One of the fascinating aspects of her story and legacy is the debate around her heritage. Bridgerton depicts Charlotte as a Black woman, and some historians believe that she may have been England’s first Black royal, possibly of distant African descent. And since so many of the royal families across Europe can trace their lineage back to her, via her granddaughter Queen Victoria, this calls into question the racial identity of European royalty at large.
The theory was popularized nearly 25 years ago, when genealogist Mario De Valdes y Cocom traced Charlotte’s ancestry way back in time to a Black branch of the Portuguese royal family. However, many historians now reject the theory and say that his evidence was thin and the connection too distant.
And even if it was true, the real Regency England was nowhere near as diverse as the show portrays; their marriage certainly did not bring about any sort of racial equality. Unfortunately, Bridgerton‘s Lady Danbury’s observation that “we were two separate societies divided by color until a king fell in love with one of us” is one of fiction. Slavery was still present in the British colonies and people of colour in Britain worked in positions of domestic service, either as paid or enslaved servants.
A Love Story Turned Tragedy: The Later Years
Everything changed once King George III’s health began to deteriorate.
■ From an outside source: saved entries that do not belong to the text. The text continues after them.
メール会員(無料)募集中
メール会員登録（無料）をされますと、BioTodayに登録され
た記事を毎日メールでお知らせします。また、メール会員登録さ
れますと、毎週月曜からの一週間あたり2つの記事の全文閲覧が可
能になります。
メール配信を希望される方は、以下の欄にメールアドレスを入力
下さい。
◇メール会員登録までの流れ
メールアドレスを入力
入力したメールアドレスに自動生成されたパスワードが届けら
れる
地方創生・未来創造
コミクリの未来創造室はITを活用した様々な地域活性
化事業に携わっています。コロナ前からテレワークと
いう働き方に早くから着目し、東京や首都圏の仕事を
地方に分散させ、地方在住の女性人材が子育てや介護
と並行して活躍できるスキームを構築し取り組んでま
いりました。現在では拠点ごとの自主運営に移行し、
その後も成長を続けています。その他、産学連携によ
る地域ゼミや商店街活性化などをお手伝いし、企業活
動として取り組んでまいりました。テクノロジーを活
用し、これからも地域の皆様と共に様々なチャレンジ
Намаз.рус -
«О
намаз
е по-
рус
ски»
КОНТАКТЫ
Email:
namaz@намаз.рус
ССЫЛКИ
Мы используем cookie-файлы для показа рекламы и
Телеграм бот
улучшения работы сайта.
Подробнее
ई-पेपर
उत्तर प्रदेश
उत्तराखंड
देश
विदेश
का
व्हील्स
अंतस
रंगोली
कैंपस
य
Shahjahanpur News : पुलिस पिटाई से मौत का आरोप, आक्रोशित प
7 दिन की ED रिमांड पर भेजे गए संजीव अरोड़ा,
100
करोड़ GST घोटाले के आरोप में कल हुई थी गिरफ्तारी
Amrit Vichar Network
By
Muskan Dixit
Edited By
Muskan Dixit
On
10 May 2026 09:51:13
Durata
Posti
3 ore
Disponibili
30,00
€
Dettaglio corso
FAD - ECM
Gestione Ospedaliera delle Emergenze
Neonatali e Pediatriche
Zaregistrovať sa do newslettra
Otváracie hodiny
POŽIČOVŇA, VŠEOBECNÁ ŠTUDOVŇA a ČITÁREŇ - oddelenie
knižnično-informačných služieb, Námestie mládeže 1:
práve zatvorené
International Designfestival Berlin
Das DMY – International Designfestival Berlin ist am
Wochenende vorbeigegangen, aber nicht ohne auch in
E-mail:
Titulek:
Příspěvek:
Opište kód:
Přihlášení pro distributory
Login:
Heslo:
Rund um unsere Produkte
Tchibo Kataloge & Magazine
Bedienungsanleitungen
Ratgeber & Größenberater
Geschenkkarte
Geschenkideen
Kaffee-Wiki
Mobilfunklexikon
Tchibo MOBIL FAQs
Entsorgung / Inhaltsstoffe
According to Curzon, in 1788, George experienced his first “bout of mental illness.” He suffered physical pain and mental distress, including periods in which he talked until he foamed at the mouth. It happened again in 1801. Curzon writes that he became “sleepless and often violent” and that “he made lurid accusations of adultery against Charlotte,” who in turn began to suffer when she stopped eating and started having trouble sleeping. She began to tear out her prematurely graying hair and descended into a deep depression. Charlotte had lost her husband and best friend. The optimistic start to their marriage was transformed by his ill health, and she was transformed along with it. Her gentle demeanor gave way to a fierce temper, which she often directed at her daughters.
George III did receive treatment, which helped temporarily, but things were never the same again. The King was officially “declared insane” in 1811 and unfit to rule; Parliament turned authority over to their son, the Prince of Wales and future George IV, who ruled as regent for his father, giving the “Regency period” its name. Unfortunately, during the parliamentary debate over who would hold power during George’s illness, Queen Charlotte resisted handing over the reins to her “dissolute” son, and this caused estrangement.
Meanwhile, Queen Catherine was given official custody of her husband and she stayed loyally by his side until the end. George III’s heartfelt words give a glimpse into their relationship: “The Queen is my physician, and no man can have a better; she is my friend, and no man can have a better.” Once she became “more keeper than companion,” Curzon writes in The Real Queen Charlotte, she “mourned for the man she had known and loved.”
At the age of 74, Queen Catherine died on November 17, 1818, after nearly 60 years of marriage. Due to George III’s mental state, he did not understand that his wife was dead, and straw was scattered across the courtyard to muffle the sounds of the horses during her funeral procession. Fifteen months later, King George III died, and the royal lovers were, writes Curzon, reunited “in eternal rest.”